Vectors update. Stress responses logged. Heart rate up 6%.
I smile.
I step forward and shove the bot in the chest. Not hard. Not soft. Just enough to test inertia. It stumbles back two steps, arms flailing as its balance routine scrambles to recover. Human error baked into machine logic.
Good.
It swings again, wider this time. Desperation encoded into the motion. I slip inside the arc and drive my elbow into its ribs. Metal dents inward with a dull, disappointing thud.
Still no resistance.
I grab its wrist and twist. The joint spasms. There is panic, reflexive tightening.
“This is fun,” I mutter.
I slam the bot into the floor.
The impact echoes through the room, white walls swallowing the sound. The bot lies there for a fraction of a second too long before attempting to rise. That delay is everything.
And then—
Something stirs.
Not in my muscles.
Not in my nerves.
Deeper.
The unease from before crawls back up my spine, cold and intimate. Blue flashes at the edge of my vision—not overwhelming this time, not drowning. Controlled. Focused.
I feel it.
A foreign frame of reference sliding into place.
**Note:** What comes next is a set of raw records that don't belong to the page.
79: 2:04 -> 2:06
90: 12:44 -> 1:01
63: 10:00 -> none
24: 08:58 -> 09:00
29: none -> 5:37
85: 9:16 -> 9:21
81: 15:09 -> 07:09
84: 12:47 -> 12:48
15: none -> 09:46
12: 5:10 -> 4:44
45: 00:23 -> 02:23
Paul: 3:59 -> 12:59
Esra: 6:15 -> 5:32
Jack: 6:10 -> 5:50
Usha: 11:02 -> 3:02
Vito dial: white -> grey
The bot pushes itself up, but now I don’t see it as an object.
I see alignment.
Its center of mass. Its balance plane. The exact angle at which effort becomes collapse.
The woman’s ability.
Not fully. Not cleanly. But enough.
I step, barely adjusting my foot placement, and tap the bot’s shoulder.
It falls.
Not backward. Not sideways.
It folds inward, joints locking against themselves as if gravity suddenly remembered a better way to work. The bot hits the ground and doesn’t move, its recovery algorithms looping uselessly.
Silence.
The cameras spike.
Warning glyphs flicker briefly across the far wall before stabilizing.
Heart rate steady. Cortisol elevated—but not spiking. Neural activity: anomalous.
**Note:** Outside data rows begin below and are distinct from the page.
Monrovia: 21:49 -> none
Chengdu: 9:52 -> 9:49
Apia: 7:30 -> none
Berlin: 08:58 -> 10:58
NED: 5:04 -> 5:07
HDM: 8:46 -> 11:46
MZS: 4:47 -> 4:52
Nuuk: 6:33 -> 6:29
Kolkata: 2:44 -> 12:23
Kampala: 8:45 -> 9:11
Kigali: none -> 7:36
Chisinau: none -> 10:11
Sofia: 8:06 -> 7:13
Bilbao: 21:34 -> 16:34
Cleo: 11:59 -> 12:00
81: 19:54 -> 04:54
I stare down at the bot, breath slow, controlled.
So that’s her.
Not force.
Not domination.
She didn’t overpower reality.
She convinced it.
She had her own reality.
A laugh slips out of me, quiet and sharp. I command the bot to stand down for a moment. I can feel it, this was just the beginning of her powers. She was far far stronger than this, unimaginably strong.
I wait for the blue to disappear for I need to test my own powers.